Why Stephen King thinks the 2025 Oscars should be canceled
The wildfires currently raging in Los Angeles, California have caused unprecedented destruction since they first broke out on January 7, 2025. A little over a week later the CalFire website says that to date, 24 people have died, 40,660 hectares of land have burned and over 12,300 buildings have been destroyed. The city’s residents are both shocked and grieving as they face an uncertain future of reconstruction and further disaster – as these fires are still not fully contained and new fires could break out at any moment.
Amid all this, the film industry, which has been based in the city for over a century, is struggling. Films need to be made, released and promoted to ensure that this terrible start to 2025 is not made worse by a significant drop in box office. It’s a terrible necessity. But are the Oscars a necessity?
When the Academy of Motion Picture Arts and Sciences announces the nominees for the 97th Academy Awards next Thursday (the announcement was originally scheduled for tomorrow), it won’t be hard for anyone to be happy about a major personal achievement during So many colleagues are relying on GoFundMes to give them a little boost as they begin the long road of rebuilding. Given the unpredictability of these fires, it is impossible to know where we will be from one day to the next. Therefore, if the situation continues as it is or, God forbid, worsens, AMPAS may forego the celebrity-hosted announcements. Announce all nominees in a press release.
Regardless of what happens, there will be those who say the Oscars on March 2 should be canceled. It’s an option that many people have been quietly debating over the last week, and it has now been brought to the forefront by Stephen King.
Stephen King says: “No shine when Los Angeles is on fire”
On Wednesday, King, a member of the academy, said went to Bluesky to express his opposition to this year’s Oscars. “I will not be attending the Oscars this year,” King wrote. “In my opinion they should cancel it. No shine when Los Angeles is on fire.”
King’s point is well understood, and he won’t be the only one to point it out, but canceling the Oscars entirely carries potential financial downside.
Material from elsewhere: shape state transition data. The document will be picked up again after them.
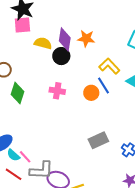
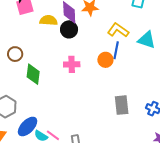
blue line: (103, 85) -> (116, 50), turned 54
gray rectangle: (98, 140) -> (122, 105), turned -60

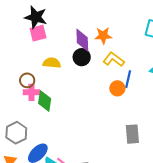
yellow semicircle: (49, 20) -> (52, 63), moved
yellow L-shape: (118, 30) -> (114, 59), moved
pink cross: (72, 64) -> (31, 92), moved

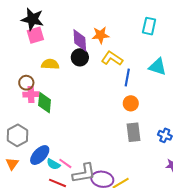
orange circle: (117, 88) -> (131, 103), moved

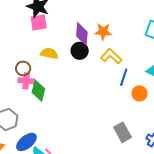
orange circle: (131, 103) -> (139, 93), moved
gray rectangle: (134, 132) -> (122, 132), turned -30

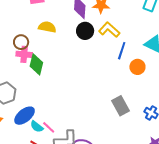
black circle: (80, 51) -> (85, 31), moved

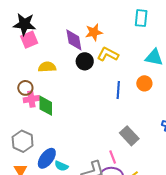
blue line: (122, 51) -> (118, 90), moved
gray rectangle: (121, 106) -> (129, 136), moved
pink line: (49, 127) -> (113, 157), moved, turned 40

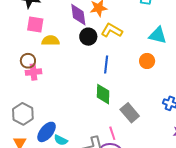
pink square: (29, 40) -> (35, 24), moved, turned 30
blue line: (118, 90) -> (106, 64), moved
green diamond: (46, 106) -> (103, 94), moved

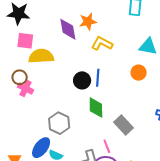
black circle: (88, 37) -> (82, 80), moved
yellow semicircle: (50, 41) -> (41, 56), size x1.4
pink cross: (34, 72) -> (26, 88), turned 35
gray hexagon: (23, 114) -> (59, 123), moved

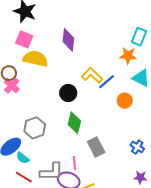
orange star: (88, 22) -> (128, 56), moved
yellow L-shape: (102, 43) -> (92, 75), moved
blue line: (98, 78) -> (106, 82), moved, turned 30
Films like “The Substance” “Sing Sing”, “Hard Truths” and “Nickel Boys” are hoping for an increase in visibility as well as a boost in business (re-releases are planned for several candidates in the next few weeks), all of which would be wiped out if AMPAS were to forego a ceremony or abolish voting altogether. I don’t know how this will play out, but it’s a dilemma that the film industry will have to contend with even after the wildfires are contained. Who wants to take off their tuxedo and have their ego stroked on the Oscars red carpet when so many friends lost everything just two months earlier?
The argument for holding the Oscars this year will likely hinge on the fact that they managed to hold a ceremony in the middle of the COVID-19 pandemic, while major hospitals in major cities were packing bodies into refrigeration units. The show must go on, right? Perhaps. It will be interesting to see how Hollywood reacts in the next few months.